Readmission After Myasthenia Gravis Discharge in a Nationally Representative Sample (P6.433)

2018 
Objective: To determine the 30-day readmission rate after myasthenia gravis (MG) related discharge in a nationally representative sample and examine factors associated with readmission. Background: Hospital readmission rates are evaluated to examine health care quality and outcomes. Readmissions have not been extensively studied for MG. Design/Methods: Retrospective cohort study of 30 and 90 day non-elective readmission after an index hospitalizations for MG. Index admissions were sampled from the Healthcare Cost and Utilization Project’s 2014 Nationwide Readmissions Database (NRD).
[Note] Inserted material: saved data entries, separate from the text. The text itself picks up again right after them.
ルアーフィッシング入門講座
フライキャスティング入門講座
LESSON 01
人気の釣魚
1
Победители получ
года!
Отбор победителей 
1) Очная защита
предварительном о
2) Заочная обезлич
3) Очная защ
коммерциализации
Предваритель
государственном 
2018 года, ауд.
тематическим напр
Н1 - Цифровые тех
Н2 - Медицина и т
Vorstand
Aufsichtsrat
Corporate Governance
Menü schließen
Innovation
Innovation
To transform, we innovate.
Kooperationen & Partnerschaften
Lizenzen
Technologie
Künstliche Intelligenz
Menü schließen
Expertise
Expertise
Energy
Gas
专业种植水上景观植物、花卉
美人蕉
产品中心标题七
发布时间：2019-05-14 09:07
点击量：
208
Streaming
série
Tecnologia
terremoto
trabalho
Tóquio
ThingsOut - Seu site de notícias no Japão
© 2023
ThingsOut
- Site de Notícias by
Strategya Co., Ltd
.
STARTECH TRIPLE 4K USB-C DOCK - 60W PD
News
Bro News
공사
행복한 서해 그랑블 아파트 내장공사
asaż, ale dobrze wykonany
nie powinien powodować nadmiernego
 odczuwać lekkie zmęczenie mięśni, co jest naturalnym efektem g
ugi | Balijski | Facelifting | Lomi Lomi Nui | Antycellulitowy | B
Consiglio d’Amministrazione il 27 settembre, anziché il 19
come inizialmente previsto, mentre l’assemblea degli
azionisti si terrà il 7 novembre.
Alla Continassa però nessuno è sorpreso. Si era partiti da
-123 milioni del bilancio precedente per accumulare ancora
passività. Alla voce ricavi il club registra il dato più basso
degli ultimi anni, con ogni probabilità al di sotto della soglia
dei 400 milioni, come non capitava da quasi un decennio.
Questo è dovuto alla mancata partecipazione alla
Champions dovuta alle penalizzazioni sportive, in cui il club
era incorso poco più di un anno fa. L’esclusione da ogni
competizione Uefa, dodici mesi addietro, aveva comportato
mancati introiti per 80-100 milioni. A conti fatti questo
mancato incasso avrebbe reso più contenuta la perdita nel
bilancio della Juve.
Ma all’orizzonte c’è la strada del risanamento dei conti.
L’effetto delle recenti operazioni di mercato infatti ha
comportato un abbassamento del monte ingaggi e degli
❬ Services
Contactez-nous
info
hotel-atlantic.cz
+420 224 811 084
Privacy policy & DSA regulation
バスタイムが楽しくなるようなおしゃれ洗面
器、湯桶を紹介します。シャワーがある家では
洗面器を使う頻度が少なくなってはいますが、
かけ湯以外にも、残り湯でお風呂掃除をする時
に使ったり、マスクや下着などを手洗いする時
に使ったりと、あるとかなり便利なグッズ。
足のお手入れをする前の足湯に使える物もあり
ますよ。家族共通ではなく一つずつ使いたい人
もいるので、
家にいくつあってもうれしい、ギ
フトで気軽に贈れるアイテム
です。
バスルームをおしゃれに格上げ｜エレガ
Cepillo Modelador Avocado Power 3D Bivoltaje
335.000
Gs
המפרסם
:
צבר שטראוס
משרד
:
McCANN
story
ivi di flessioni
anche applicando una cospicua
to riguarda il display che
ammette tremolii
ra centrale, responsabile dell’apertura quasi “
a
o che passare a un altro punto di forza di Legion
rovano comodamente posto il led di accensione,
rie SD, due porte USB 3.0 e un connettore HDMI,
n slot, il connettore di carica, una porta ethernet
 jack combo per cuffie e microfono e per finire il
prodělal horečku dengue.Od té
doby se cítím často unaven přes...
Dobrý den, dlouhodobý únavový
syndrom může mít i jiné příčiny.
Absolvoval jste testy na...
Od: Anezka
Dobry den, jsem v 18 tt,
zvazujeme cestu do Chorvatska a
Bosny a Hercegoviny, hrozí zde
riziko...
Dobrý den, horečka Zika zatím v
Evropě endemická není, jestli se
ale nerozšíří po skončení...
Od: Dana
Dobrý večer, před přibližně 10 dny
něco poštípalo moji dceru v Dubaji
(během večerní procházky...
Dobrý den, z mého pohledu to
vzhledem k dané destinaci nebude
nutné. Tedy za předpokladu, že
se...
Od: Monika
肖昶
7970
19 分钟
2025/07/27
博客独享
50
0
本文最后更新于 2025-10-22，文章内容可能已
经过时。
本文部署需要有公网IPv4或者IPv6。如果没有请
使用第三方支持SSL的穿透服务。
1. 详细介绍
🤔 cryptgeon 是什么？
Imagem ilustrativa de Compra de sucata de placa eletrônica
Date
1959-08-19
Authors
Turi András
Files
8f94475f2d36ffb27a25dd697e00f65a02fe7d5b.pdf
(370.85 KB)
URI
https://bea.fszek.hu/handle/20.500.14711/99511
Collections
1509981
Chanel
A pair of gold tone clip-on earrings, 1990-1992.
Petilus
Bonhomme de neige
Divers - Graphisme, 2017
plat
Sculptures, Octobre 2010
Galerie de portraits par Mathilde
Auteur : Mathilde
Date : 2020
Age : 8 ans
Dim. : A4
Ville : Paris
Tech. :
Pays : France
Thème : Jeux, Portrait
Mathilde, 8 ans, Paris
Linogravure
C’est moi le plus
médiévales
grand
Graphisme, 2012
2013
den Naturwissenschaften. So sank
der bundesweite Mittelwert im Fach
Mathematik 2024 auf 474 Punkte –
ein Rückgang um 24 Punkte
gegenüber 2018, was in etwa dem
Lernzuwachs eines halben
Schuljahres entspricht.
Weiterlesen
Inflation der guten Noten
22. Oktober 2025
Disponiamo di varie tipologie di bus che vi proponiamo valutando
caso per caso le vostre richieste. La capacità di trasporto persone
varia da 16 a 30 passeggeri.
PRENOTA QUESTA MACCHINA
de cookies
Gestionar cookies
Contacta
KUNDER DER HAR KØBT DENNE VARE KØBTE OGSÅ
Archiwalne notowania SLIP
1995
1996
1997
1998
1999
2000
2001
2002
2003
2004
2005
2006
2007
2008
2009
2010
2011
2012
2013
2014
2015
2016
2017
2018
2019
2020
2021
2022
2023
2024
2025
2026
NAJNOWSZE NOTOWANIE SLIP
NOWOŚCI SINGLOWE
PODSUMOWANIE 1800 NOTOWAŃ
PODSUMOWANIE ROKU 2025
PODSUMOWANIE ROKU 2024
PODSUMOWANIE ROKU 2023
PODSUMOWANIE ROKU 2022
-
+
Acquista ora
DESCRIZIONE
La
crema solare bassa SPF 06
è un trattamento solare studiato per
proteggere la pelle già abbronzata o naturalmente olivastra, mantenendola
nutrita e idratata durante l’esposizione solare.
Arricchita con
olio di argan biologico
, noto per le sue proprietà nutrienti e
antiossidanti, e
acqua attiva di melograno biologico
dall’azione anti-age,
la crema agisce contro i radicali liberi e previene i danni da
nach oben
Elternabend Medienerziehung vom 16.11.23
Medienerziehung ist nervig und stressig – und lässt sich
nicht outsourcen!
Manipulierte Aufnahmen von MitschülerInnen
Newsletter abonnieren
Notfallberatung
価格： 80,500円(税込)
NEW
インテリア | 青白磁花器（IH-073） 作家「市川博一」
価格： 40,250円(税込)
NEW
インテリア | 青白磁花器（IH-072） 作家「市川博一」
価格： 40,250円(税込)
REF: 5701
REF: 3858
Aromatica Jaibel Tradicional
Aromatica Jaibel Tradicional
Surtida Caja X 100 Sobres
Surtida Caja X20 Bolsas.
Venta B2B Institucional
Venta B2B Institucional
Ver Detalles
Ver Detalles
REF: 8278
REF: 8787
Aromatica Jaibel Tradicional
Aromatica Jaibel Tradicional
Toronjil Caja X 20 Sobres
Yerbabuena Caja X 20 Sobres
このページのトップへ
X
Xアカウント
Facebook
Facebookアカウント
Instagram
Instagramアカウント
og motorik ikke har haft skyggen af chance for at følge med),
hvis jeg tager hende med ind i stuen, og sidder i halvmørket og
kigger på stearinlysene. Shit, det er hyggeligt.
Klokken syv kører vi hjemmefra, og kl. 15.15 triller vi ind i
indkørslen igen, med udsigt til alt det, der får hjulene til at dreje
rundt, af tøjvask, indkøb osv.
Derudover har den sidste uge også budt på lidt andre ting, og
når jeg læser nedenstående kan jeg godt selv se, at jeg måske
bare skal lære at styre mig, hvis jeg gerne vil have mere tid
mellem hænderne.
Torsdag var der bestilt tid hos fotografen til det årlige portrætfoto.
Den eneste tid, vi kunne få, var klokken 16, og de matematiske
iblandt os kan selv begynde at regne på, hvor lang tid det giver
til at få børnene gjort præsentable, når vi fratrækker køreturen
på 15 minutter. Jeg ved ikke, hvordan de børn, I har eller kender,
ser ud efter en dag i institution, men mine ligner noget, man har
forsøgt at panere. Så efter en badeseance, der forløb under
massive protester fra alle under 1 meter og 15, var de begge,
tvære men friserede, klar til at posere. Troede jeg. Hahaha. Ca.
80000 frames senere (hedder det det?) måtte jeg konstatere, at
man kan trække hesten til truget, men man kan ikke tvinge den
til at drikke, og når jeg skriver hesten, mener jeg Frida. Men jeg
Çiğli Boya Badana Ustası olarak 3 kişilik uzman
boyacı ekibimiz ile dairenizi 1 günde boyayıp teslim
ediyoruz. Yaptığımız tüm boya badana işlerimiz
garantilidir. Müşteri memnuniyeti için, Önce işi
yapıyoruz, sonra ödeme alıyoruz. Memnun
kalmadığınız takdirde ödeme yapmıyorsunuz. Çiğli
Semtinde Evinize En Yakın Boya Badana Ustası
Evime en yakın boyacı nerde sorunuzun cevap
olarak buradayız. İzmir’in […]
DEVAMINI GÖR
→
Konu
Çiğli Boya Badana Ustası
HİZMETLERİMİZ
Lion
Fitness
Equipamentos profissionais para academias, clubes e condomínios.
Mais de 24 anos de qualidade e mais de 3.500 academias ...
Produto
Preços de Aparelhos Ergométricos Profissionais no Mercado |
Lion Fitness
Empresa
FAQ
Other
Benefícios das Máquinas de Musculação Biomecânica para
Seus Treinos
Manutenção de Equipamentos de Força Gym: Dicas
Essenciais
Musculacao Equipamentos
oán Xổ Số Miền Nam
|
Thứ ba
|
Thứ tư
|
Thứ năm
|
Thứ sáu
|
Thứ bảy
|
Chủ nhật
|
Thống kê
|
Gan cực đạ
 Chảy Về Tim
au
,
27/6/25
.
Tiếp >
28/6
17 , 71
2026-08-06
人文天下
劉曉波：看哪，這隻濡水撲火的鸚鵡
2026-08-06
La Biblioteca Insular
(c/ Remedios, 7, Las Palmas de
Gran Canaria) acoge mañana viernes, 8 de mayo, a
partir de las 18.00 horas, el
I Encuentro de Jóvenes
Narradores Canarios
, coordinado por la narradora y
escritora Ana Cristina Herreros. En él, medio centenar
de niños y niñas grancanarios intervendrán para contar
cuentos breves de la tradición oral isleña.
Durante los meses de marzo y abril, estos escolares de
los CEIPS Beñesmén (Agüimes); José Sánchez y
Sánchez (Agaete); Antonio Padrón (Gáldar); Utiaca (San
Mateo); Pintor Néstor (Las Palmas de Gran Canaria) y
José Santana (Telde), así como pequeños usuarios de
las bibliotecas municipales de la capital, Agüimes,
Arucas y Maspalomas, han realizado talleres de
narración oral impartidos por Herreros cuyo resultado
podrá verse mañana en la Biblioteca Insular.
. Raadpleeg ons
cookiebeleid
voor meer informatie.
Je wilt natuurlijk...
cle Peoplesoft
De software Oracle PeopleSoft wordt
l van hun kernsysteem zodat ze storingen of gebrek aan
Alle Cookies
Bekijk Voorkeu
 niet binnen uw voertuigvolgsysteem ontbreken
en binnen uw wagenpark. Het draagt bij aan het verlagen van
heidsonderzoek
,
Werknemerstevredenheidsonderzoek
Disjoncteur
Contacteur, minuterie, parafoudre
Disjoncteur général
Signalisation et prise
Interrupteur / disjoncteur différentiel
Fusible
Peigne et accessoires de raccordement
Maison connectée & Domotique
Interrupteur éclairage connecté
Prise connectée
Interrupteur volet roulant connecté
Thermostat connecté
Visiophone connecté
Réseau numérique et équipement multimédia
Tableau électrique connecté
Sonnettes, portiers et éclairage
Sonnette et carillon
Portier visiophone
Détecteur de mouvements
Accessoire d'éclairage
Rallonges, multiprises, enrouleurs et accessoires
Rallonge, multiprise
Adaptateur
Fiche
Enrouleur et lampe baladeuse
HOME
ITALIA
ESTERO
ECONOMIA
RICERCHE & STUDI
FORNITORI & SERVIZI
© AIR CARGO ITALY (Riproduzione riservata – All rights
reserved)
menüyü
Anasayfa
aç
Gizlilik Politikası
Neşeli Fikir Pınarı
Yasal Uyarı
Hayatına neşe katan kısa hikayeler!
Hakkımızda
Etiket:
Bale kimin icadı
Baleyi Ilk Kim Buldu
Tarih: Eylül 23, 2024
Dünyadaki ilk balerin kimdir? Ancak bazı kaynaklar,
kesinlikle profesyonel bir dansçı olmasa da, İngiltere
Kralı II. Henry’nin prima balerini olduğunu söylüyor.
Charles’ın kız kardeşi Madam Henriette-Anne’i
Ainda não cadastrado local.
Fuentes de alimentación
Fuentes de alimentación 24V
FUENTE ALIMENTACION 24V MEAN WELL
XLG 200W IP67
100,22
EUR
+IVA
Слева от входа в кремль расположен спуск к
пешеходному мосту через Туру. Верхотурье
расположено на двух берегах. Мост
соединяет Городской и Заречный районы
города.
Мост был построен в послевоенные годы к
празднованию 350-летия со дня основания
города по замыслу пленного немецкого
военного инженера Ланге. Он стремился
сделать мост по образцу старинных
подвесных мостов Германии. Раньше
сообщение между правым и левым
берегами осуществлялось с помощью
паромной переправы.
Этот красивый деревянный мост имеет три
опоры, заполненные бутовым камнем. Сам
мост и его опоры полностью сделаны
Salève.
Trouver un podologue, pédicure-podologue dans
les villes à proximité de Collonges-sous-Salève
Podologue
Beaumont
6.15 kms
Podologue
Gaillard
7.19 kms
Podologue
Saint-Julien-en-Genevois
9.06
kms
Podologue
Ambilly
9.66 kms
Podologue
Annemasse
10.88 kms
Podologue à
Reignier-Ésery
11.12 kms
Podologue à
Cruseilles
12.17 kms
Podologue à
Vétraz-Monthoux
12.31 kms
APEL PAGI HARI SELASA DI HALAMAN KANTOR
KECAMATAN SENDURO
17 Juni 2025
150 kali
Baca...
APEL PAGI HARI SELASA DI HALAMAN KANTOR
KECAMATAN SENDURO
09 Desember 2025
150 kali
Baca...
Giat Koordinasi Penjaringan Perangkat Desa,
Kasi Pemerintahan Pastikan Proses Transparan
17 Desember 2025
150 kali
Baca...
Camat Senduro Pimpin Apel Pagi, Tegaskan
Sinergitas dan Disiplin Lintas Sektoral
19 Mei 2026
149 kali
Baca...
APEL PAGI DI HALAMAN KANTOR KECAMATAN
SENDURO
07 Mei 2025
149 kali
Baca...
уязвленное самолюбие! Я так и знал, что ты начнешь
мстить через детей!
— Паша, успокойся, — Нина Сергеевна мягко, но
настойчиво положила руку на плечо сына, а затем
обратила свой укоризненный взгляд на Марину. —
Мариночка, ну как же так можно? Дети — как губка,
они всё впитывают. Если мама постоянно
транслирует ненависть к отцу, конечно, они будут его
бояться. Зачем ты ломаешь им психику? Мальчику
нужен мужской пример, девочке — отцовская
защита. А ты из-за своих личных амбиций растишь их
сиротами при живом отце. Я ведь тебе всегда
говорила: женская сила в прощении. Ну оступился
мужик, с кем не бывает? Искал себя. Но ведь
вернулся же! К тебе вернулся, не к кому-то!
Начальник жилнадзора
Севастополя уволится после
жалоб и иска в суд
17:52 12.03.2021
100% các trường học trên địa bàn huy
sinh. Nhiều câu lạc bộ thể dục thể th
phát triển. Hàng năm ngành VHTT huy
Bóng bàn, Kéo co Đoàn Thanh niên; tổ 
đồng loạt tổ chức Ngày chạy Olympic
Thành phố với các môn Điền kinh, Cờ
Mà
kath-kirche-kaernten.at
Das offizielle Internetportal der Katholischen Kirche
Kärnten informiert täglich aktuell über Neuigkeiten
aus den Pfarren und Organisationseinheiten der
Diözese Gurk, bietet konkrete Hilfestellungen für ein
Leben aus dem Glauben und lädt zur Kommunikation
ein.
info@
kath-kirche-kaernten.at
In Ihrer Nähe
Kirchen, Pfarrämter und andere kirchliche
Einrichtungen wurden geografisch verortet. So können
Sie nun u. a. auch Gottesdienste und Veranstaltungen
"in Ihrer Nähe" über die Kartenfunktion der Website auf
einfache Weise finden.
Results: 4,305 admissions met inclusion criteria. Female sex (56.0%), age 55–84 (59.6%) and Medicare insurance (57.4%) were frequently represented among index hospitalizations. Most index hospitalizations occurred at metropolitan teaching hospitals (73.2%), and lasted 6–19 days (52.1%). Mechanical ventilation was common (16.0%). Sixteen percent of MG patients had a non-elective readmission within 30 days (n=694), 25.2% (n=1086) experienced non-elective readmission within 90 days. Medical comorbidity (Elixhauser score >=4 compared to 1: AOR 2.69, 1.57–4.62, Elixhauser score 3 versus 1: AOR 2.52, 1.40–4.58) independently predicted readmission at 30 days in regression models that included patient, clinical, hospital and index stay characteristics. This association was also significant at 90 days (Elixhauser score>4 versus 1: AOR 1.87, 1.16–3.01; Elixhauser score 3 versus 1: AOR 1.80, 1.09–2.96). Patient age, sex, primary payer, median zip code income, medical error occurrence and index disposition were not associated with a statistically significant increase or decrease in odds of readmission at 30 or 90 days. MG related symptoms were the most commonly documented reason for non-elective readmission within 30 (34.4%) and 90 days (36.0%). Conclusions: Patients hospitalized with MG are frequently readmitted. Medical complexity drives readmission among myasthenics and optimizing treatment during the index admission may help improve patient care. Disclosure: Dr. Thawani has nothing to disclose. Dr. Thibault has nothing to disclose. Dr. Crispo has nothing to disclose. Dr. Wright Willis has nothing to disclose.